4 de enero de 2017
El
año que recién comienza se presenta bajo el signo del miedo. A los procesos
inquietantes que arrastramos, a lo que prevemos como altamente preocupante a
priori y a todo lo que pudiera desencadenarse como consecuencia de lo anterior.
Los
principales objetos del temor son varios. Sin despreciar la consolidación de la
extrema derecha, que trataremos en un comentario posterior, nos centraremos hoy
en dos: Donald Trump y el terrorismo islamista.
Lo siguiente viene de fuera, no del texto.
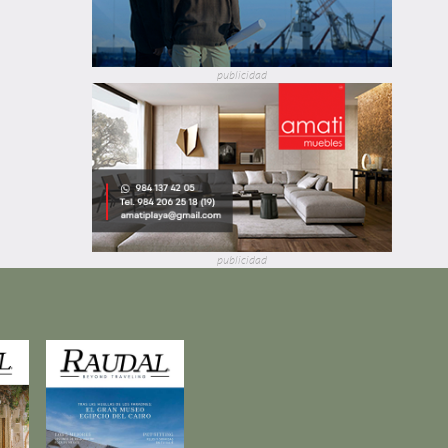
publicidad
publicidad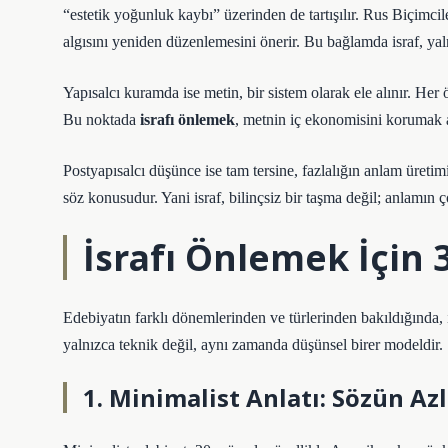
“estetik yoğunluk kaybı” üzerinden de tartışılır. Rus Biçimcile
algısını yeniden düzenlemesini önerir. Bu bağlamda israf, yal
Yapısalcı kuramda ise metin, bir sistem olarak ele alınır. Her ö
Bu noktada
israfı önlemek
, metnin iç ekonomisini korumak a
Postyapısalcı düşünce ise tam tersine, fazlalığın anlam üretim
söz konusudur. Yani israf, bilinçsiz bir taşma değil; anlamın ç
İsrafı Önlemek İçin 
Edebiyatın farklı dönemlerinden ve türlerinden bakıldığında, i
yalnızca teknik değil, aynı zamanda düşünsel birer modeldir.
1. Minimalist Anlatı: Sözün A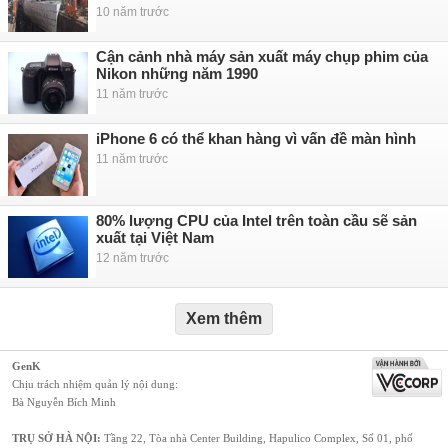
10 năm trước
Cận cảnh nhà máy sản xuất máy chụp phim của
Nikon những năm 1990
11 năm trước
iPhone 6 có thể khan hàng vì vấn đề màn hình
11 năm trước
80% lượng CPU của Intel trên toàn cầu sẽ sản
xuất tại Việt Nam
12 năm trước
Xem thêm
GenK
Chịu trách nhiệm quản lý nội dung:
Bà Nguyễn Bích Minh
TRỤ SỞ HÀ NỘI:
Tầng 22, Tòa nhà Center Building, Hapulico Complex, Số 01, phố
Por antagónicos que sean, la
combinación de ambos puede representar un cóctel explosivo y provocar grandes
amenazas a la seguridad internacional.
EL
DAESH DESPUÉS DE ALEPO Y MOSUL
El
terrorismo del autoproclamado Estado
Islámico persistirá, adopte la forma que adopte, con intensidad variable,
dependiente de las circunstancias concretas, de la solidez de sus actuales dirigentes
o de quienes le sucedan al frente de la actual organización o de la que venga a
sustituirla, se llame como se llame y asuma la retórica que le convenga.
También será más o menos frecuente, en función de la capacidad de prevención,
control y respuesta de los países en los que quiera o pueda actuar.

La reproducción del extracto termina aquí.